Related: Automotive Powertrain
FEV (fev.com), a Germany-based automotive powertrain consultancy with a North American technical center in Auburn Hills, MI, is, explains Gary Rogers, president and CEO of FEV, Inc., among a handful of companies that serve OEMs with an array of equipment, personnel, and know-how. “We have to make very significant and regular investments in engine test cells, dynamometers and emission measuring equipment without the benefit of being a small overhead rider on an automotive product that we sell,” he says. Which explains why there are only about a half-dozen companies globally that is in FEV’s space. It takes a large commitment. And investment. FEV has about 2,600 people around the world, of which 500 are in southeastern Michigan. “It’s a relatively small fraternity,“ Rogers admits.
One of the responsibilities that arises from such a concentrated knowledge base is in sharing expertise with those outside the industry. Rogers has been personally involved in two of the National Academy of Science’s Corporate Average Fuel Efficiency (CAFE) studies, and this gives him a unique perspective. “I think the question of, ‘Is it technically possible to get 54 mpg?’ has been answered, and the answer is, ‘Yes’. The question, ‘Can we afford it?’ is another question entirely.” Affordability, Rogers says, encompasses both the OEM’s development costs, and the consumer’s ability to pay for the vehicle that results. It also brings up another question: “Do people want it?”

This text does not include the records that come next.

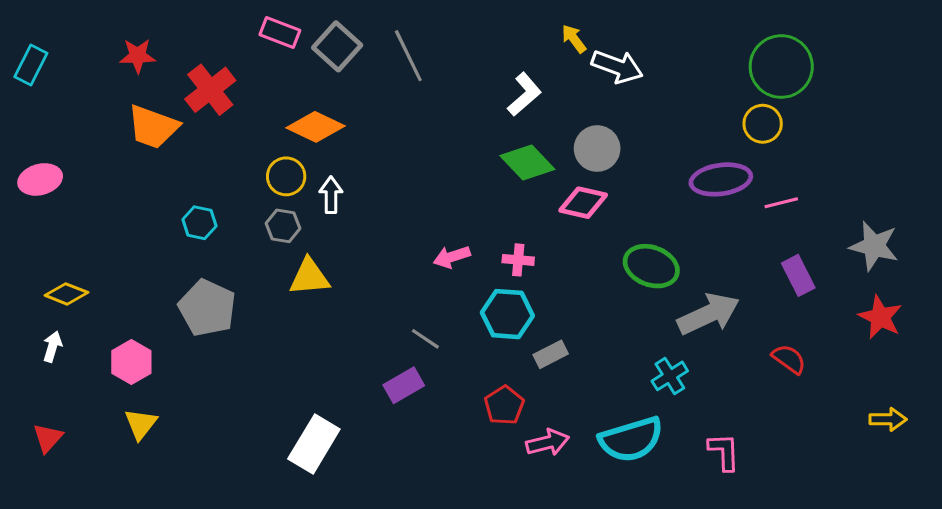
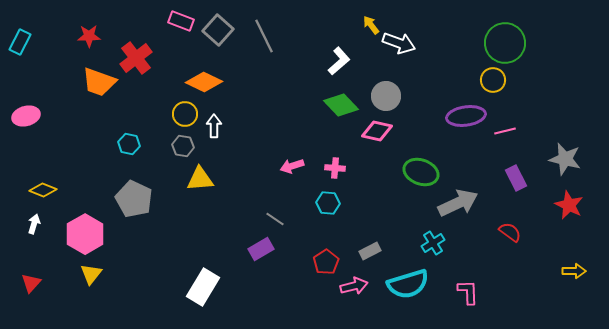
cyan hexagon: (507, 314) -> (328, 203), size x0.7
gray rectangle: (551, 354) -> (370, 251), moved
pink hexagon: (131, 362) -> (85, 234), size x1.4

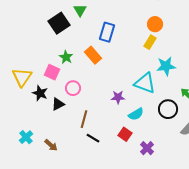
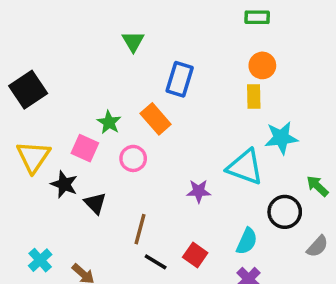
black square: (59, 23) -> (28, 90), moved
yellow rectangle: (150, 42) -> (254, 96), turned -32
pink circle: (73, 88) -> (133, 158), moved
black triangle: (58, 104) -> (95, 203), turned -48
cyan semicircle: (136, 114) -> (247, 241), moved, turned -35
red square: (125, 134) -> (195, 255), moved

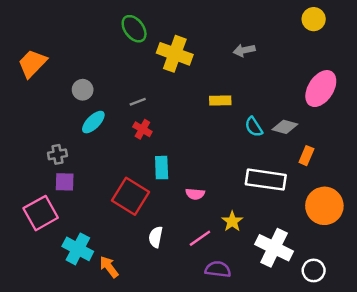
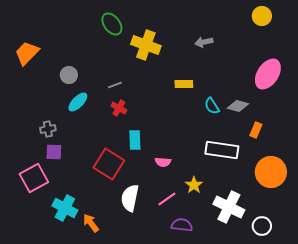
white semicircle: (156, 237) -> (130, 198), size x1.5

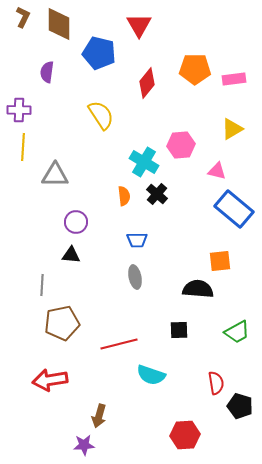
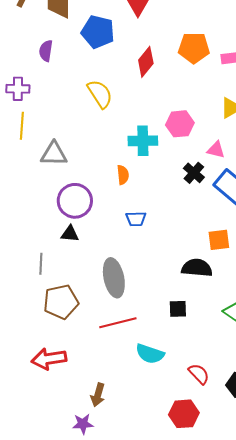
cyan cross: (144, 162) -> (143, 141), turned -32
black cross: (157, 194) -> (194, 173), moved
purple circle: (76, 222) -> (75, 201), size x1.5
gray ellipse: (135, 277) -> (114, 278), moved, size x1.6
red semicircle: (216, 383) -> (199, 374), moved, turned -35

“If we eliminated large cars and light trucks, and everybody had to buy an A- or B-segment car, we could get to a 54 mpg fleet average very quickly,” he says. “But that’s not market reality.” Yet, the CAFE regulations stand as public policy that carries a penalty for not achieving the stated goal. Thus, automakers must convince people to buy the products that result from meeting this objective. It is not helped by critics who believe that, over the past 15 years when CAFE standards were stable, the industry “tricked” an unsuspecting public into believing it needed horsepower, not fuel economy. Nothing, Rogers states categorically, is further from the truth. “The reality in today’s world is that we are developing more efficient engines and, through that, we are getting more horsepower. The technology that we are using to increase the specific power of engines can, in fact, be used to improve fuel consumption. That’s where the downsizing strategy comes in.”
Employing a smaller, high-output motor to do the same work as a larger engine is not new. Getting it into production in a manner that is both affordable and pleasing to the average car buyer is, however. “My opinion,” says Rogers, “is that there is still a lot to gain from the powertrain, but there is a limit as to how far we can go with conventional powertrains.” Pushing this technology will require not just downsizing but turbocharging, direct injection, variable cam phasing, cylinder deactivation, stop-start, and transmissions with more ratios, or CVTs. To get more means going further in terms of technology deployment. According to Rogers: “I think the future is going to be more about energy management. That means turning things on when you need them and off when you don’t. If there’s a way to store energy, like during braking, you do it.” The lengths to which suppliers, automakers and others will go to recover energy seemingly knows no bounds. “They’re even looking at things like a piezoelectric technology that turns heat from the exhaust system into electricity that can be put back into the battery where it can be used either to take care of the passenger or move the vehicle,” he says.
It also means adding capability with microprocessor and communication technologies. FEV recently acquired DGE, a telematics and infotainment engineering company in nearby Rochester Hills, MI. Just as delivery companies learned that it was more efficient to make three right turns to and keep moving than to slog through traffic to make a single left, Rogers believes that advancements in communications, the mapping of traffic, and adding topographical data to the decision tree will greatly improve real-world fuel efficiency. For example, instead of having a hybrid’s engine start halfway up a hill, at a point that is least efficient, the vehicle “looks ahead and makes adjustments ahead of time so that you can charge the batteries most efficiently.” This same technology also can be used by non-hybrid vehicle to determine the best combination of items (turbo boost, gear, valve timing, etc.) necessary to reach the destination quickly and efficiently.
Though FEV works on hundreds of powertrain programs simultaneously, it is often brought into a project at the concept phase to assess what path the OEM is taking. With FEV’s work on compact engines for Europe and Asia, for example, the OEM may want to know if it can get the five pounds of capabilities it desires into a manufacturable four-pound bag, whether it can do so with its existing block line, and what efficiency losses may come with that decision. This independent cost/benefit analysis often results in FEV being asked to make it happen, without the worry that doing so will result in it being sold FEV’s in-house technologies. “Even though we often consult with Tier 1s on their products,” says Rogers, “we don’t manufacture any of our own. Therefore, we don’t have a vested interest in selling any particular system.” FEV’s growing expertise lies elsewhere.
Even though there are fewer base engine programs, they are being put into a larger number of vehicles. Thus, says Rogers, “application engineering, the calibration of the system into the vehicle, is becoming a very large and increasing portion of our business. We see much more work happening in the total vehicle system, the total electronic system, and its interface to propulsion.”